Our identification of the type of boat portrayed at the Padjelanta site provides us with an historical context through which we can approach the meaning of the pictures. However some fundamental semiotic questions still need to be asked. Are these pictures merely 'art for art's sake', or accurate 'scale models' that were designed to show to a curious admiring audience what real Viking ships were like? If so, then the boat pictures served merely as icons, a type of sign whose relationship to the object being portrayed can be deduced from the icon's own characteristics (Lewis-Williams 1981: 4). In the case of rock art the less access we have to supplementary information, for example from ethnography, the easier it is to suppose that the art is purely iconic, and that its meaning is self-contained and straightforward.

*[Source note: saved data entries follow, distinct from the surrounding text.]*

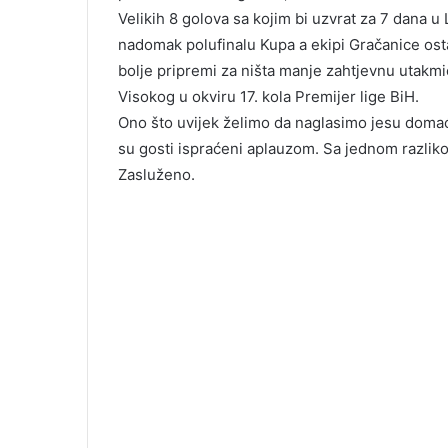
Velikih 8 golova sa kojim bi uzvrat za 7 dana u
nadomak polufinalu Kupa a ekipi Gračanice osta
bolje pripremi za ništa manje zahtjevnu utakmic
Visokog u okviru 17. kola Premijer lige BiH.
Ono što uvijek želimo da naglasimo jesu domaći
su gosti ispraćeni aplauzom. Sa jednom razlikom
Zasluženo.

The alternative view looks beyond the iconic meaning of a sign and considers its deeper cultural meaning. A painting does not have to be wholly 'abstract' for it to contain cryptic meanings, and even the most realistically portrayed boat or animal can be an icon fulfilling a symbolic purpose. In rock art the presence of icons functioning as symbols is powerfully argued by Lewis-Williams (1981: 75) in his analysis of the meaning of the eland antelope in the rock paintings of the southern San in South Africa. He argues that

[Some of] ... the graphic signs ... [are], at their simplest level, iconic in that they exhibit a visual similarity to their objects; these objects were observable elements in nature - people and animals. ....[Other paintings] deal with an activity which links the totality of society with an analeptic power. I argue that some of the paintings are associated with that activity and ... are not iconic since they do not signify natural objects but depict imagined or even hallucinatory entities: conceptual and visionary forms translated into graphic representations. (Lewis-Williams 1981: 75).

Were boats for the Sámi, like eland for the San, signs which simultaneously represented both the iconic and the symbolic? At one level the Padjelanta pictures show Viking trading or farm boats, complete with rudders, sails and anchors, but at the same time can these pictures also be seen as metaphors for something more conceptual and visionary?



Establishing a mythic and ritual context

To assess the symbolic meaning of boats in any culture we need to know in more detail the mythic and ritual context in which the representation of boats played some part (Schjødt 1995: 24). As Nordbladh (1978: 67) has emphasised in relation to Scandinavian petroglyphs, «an isolated image can mean anything». Only if we establish a context for a prehistoric image can we hope to understand the meaning of the message that the image was originally intended to convey. However, in the case of the pre-Christian Sámi we face the problem of an almost total absence of secure ethnography upon which to base an analysis of the particular semantic field in which a picture of a boat gave rise to certain associations.

Sámi myths contain some detailed references to travel in sailing boats, particularly in stories of the Sun's Son (Peiven Parneh) that were first recorded by the Sámi priest Anders Fjellner in the mid-19th century (Lundmark 1979). Sámi religious beliefs are another area in which the boat metaphor plays a role.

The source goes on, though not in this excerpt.